Multi-threaded Web Scraping comand-line ruby scripts aimed to obtain documents(norms) from http://www.economia-nmx.gob.mx/normasmx/index.nmx
Initially built in a consulting project, I open sourced this version.
Downloads the content of http://www.economia-nmx.gob.mx/normasmx/index.nmx and produces a folder structure containing norms grouped by release date. Includes an xml file specifying the metadata for the norm, the html source of each norm as well as the pdf and plain text version.
cd bin
chmod +x initial_dump.rb
./initial_dump.rb [options]
--worker-amount, -w <i>: Number of workers (default: 5)
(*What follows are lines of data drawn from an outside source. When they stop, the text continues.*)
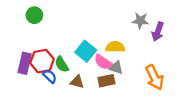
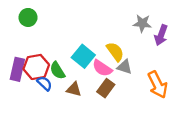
yellow semicircle: (115, 47) -> (115, 52), turned 54
gray triangle: (116, 68) -> (125, 67), moved
brown rectangle: (106, 81) -> (106, 88), turned -42

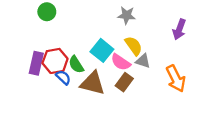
gray star: (142, 23) -> (127, 15), moved
brown triangle: (74, 89) -> (93, 83), size x1.6

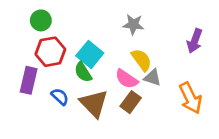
cyan square: (102, 50) -> (90, 54), moved
red hexagon: (55, 61) -> (50, 52), moved
green semicircle: (76, 64) -> (83, 72), moved
brown triangle: (93, 83) -> (94, 103), turned 32

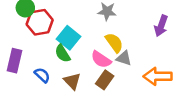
red hexagon: (50, 52) -> (40, 22), moved
orange arrow: (191, 98) -> (157, 76), turned 116
brown triangle: (94, 103) -> (72, 81), size x0.7

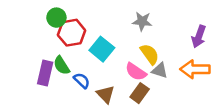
green semicircle: (63, 53) -> (62, 65), moved
blue semicircle: (42, 75) -> (82, 81), moved
orange arrow: (157, 76) -> (195, 69), moved

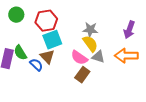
gray star: (142, 21) -> (90, 30), moved
red hexagon: (72, 33) -> (46, 21), moved
cyan square: (102, 49) -> (52, 40), turned 30
brown triangle: (106, 94) -> (47, 57), moved

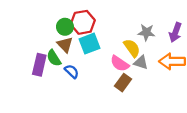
green circle: (16, 15) -> (65, 27), moved
gray star: (90, 30) -> (146, 32), moved
brown triangle: (47, 57) -> (65, 45), moved

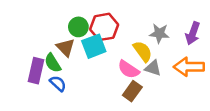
red hexagon: (83, 22) -> (104, 27), moved
green circle: (65, 27) -> (78, 27), moved
blue semicircle: (72, 71) -> (58, 83), moved

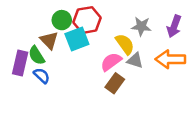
pink semicircle: (128, 69) -> (111, 62), turned 110

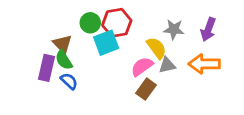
brown triangle: (49, 40) -> (62, 44), moved
gray triangle: (135, 60) -> (167, 65), turned -30

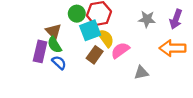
yellow semicircle: (157, 48) -> (106, 38), moved
gray triangle: (167, 65) -> (141, 73), moved
brown rectangle: (146, 89) -> (95, 55), moved

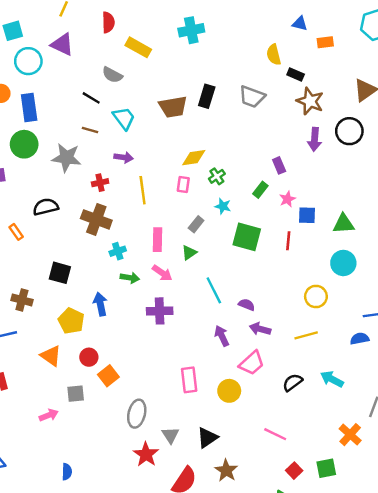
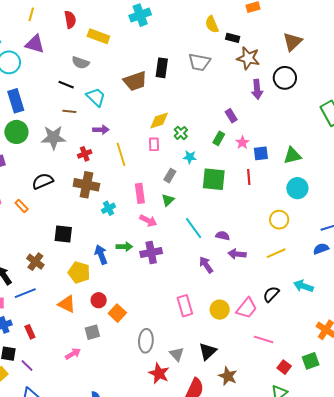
green arrow: (130, 278) -> (124, 247), moved
brown cross: (22, 300) -> (35, 262), turned 30
pink trapezoid: (252, 363) -> (247, 308), moved

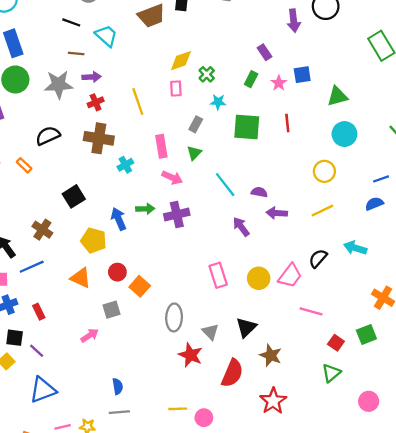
purple arrow: (101, 130) -> (92, 77), moved
blue square: (261, 153) -> (302, 75), moved
black square: (63, 234) -> (74, 196), turned -36

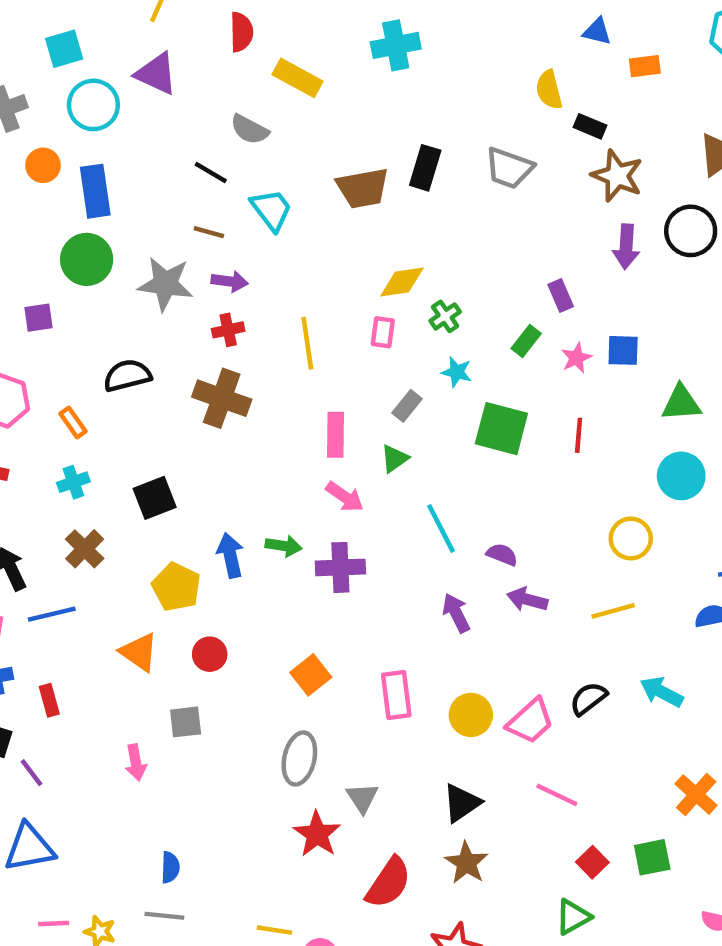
cyan cross: (125, 165) -> (73, 482), moved
orange square: (140, 286) -> (311, 675), moved
black triangle: (246, 327) -> (462, 803), moved
pink arrow: (90, 335) -> (136, 762), turned 102

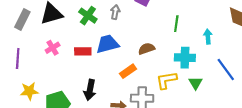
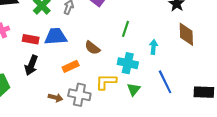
brown semicircle: (146, 49) -> (92, 48), turned -133
black arrow: (90, 90) -> (31, 65), moved

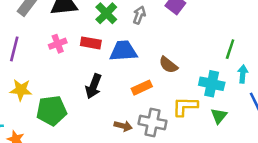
green line: (125, 29) -> (230, 49), moved
red rectangle: (31, 39) -> (91, 43), moved
cyan arrow: (154, 47) -> (243, 74), moved

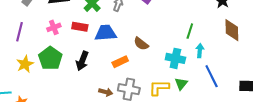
yellow star: (21, 90) -> (25, 64), turned -30
yellow L-shape: (185, 106) -> (159, 88), moved
green pentagon: (52, 111) -> (50, 58), moved, turned -30

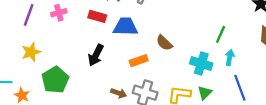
pink cross: (54, 27) -> (59, 13), moved
green pentagon: (50, 58) -> (55, 80), moved

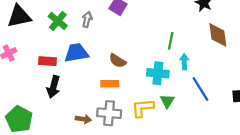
red rectangle: (97, 16) -> (48, 61), moved
orange rectangle: (139, 61) -> (110, 84), moved, turned 30

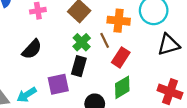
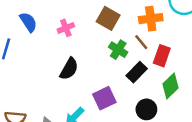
black rectangle: (79, 66) -> (137, 72), moved, turned 42

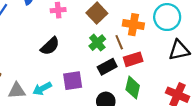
red rectangle: (162, 56) -> (133, 59), turned 36
green diamond: (171, 86) -> (133, 88), turned -50

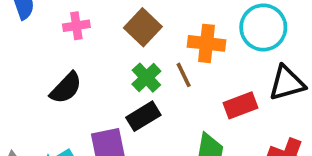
red rectangle: (133, 59) -> (241, 105), moved
black rectangle: (107, 67) -> (143, 116), moved

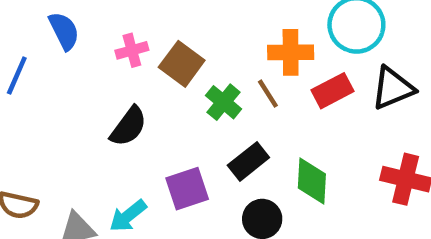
brown square: (143, 27) -> (182, 64), moved
red rectangle: (241, 105) -> (333, 91), moved
black rectangle: (143, 116) -> (248, 161), moved

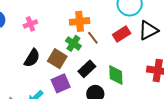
orange cross: (291, 52) -> (80, 21), moved
brown square: (182, 64) -> (57, 59), moved

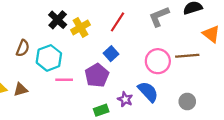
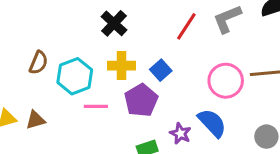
black cross: (58, 20) -> (114, 23), moved
red line: (118, 22) -> (186, 26), moved
yellow cross: (80, 27) -> (122, 66), moved, turned 30

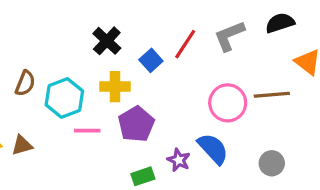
blue square: (161, 70) -> (151, 60), moved

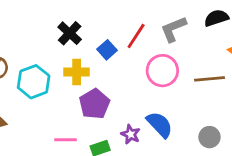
pink circle: (228, 103) -> (162, 71), moved
pink line: (87, 131) -> (65, 140), moved

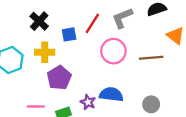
blue square: (107, 50) -> (69, 34), turned 32
blue semicircle: (160, 125) -> (111, 94), turned -40

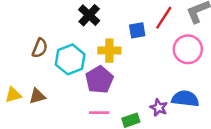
black cross: (39, 21) -> (89, 15), moved
purple pentagon: (59, 78) -> (99, 80), moved

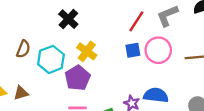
blue square: (137, 30) -> (133, 50), moved
yellow cross: (109, 51) -> (87, 51), turned 36

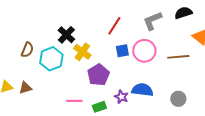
black cross: (68, 19) -> (66, 35), moved
red line: (136, 21) -> (114, 26), moved
purple pentagon: (78, 78) -> (98, 75), moved

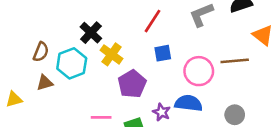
pink circle: (144, 51) -> (199, 71), moved
brown triangle: (25, 88) -> (45, 83), moved

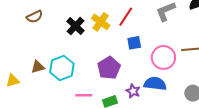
brown semicircle: (41, 52) -> (35, 17), moved, turned 42
yellow cross: (111, 54) -> (101, 22), moved
cyan hexagon: (72, 63) -> (62, 68), moved

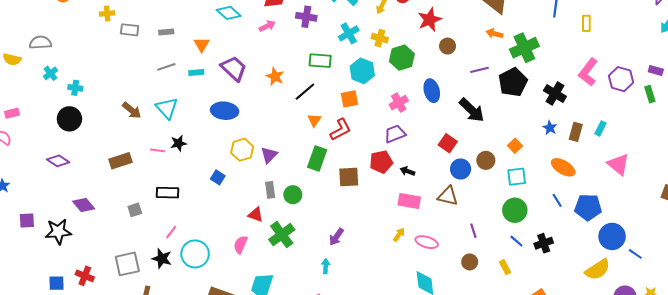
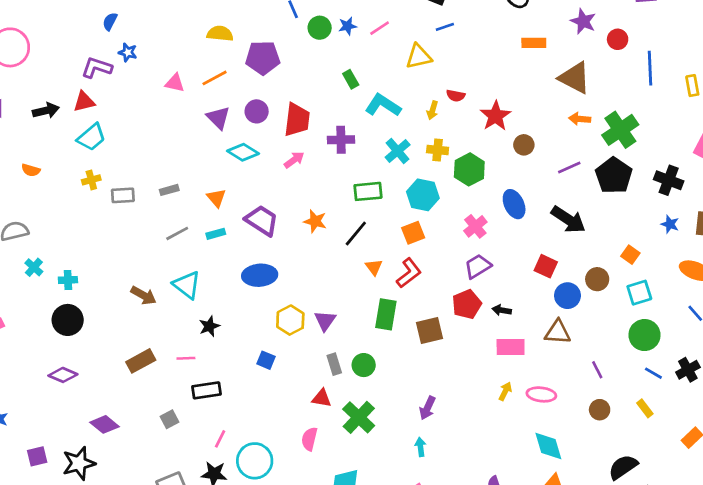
pink line: (158, 150) -> (186, 358), moved

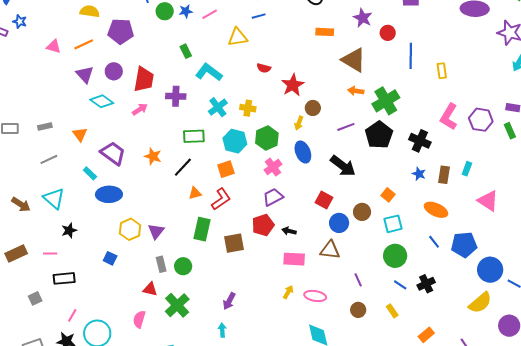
yellow arrow: (432, 110) -> (299, 123), moved
green hexagon: (469, 169) -> (267, 138), moved
cyan rectangle: (216, 234) -> (90, 173), moved, turned 56
orange triangle: (374, 267) -> (195, 193), turned 48

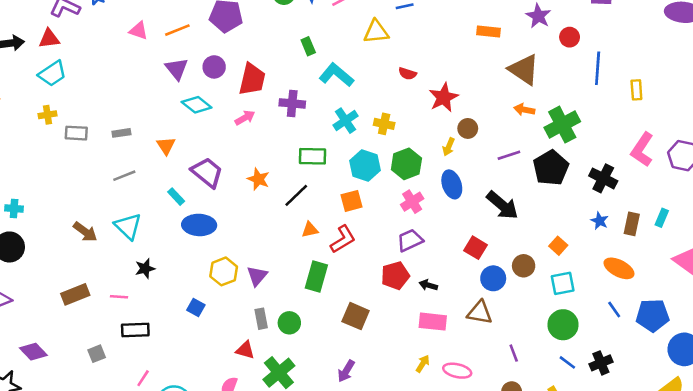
brown square: (234, 243) -> (356, 316), moved, turned 30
--max-retries, -m <i>: Maximun number of retries (default: 10)
--proxy-host, -p <s>: HTTP Proxy host
--proxy-port, -r <s>: HTTP Proxy port
--help, -h: Show options available
Looks for changes produced since the last dump from http://www.economia-nmx.gob.mx/normasmx/index.nmx and produces a folder structure containing norms grouped by release date. Uploads the results through FTP to the specified server.
cd bin
chmod +x update.rb
./update.rb [options]
--continuation-filename, -c <s>: Continuation filename (default: input.yml)
--worker-amount, -w <i>: Number of workers (default: 5)
--max-retries, -m <i>: Maximun number of retries (default: 10)
--ftp-host, -f <s>: FTP host
--ftp-user, -t <s>: FTP username
--ftp-pass, -p <s>: FTP password
--proxy-host, -r <s>: HTTP Proxy host
--proxy-port, -o <s>: HTTP Proxy port
--help, -h: Show options available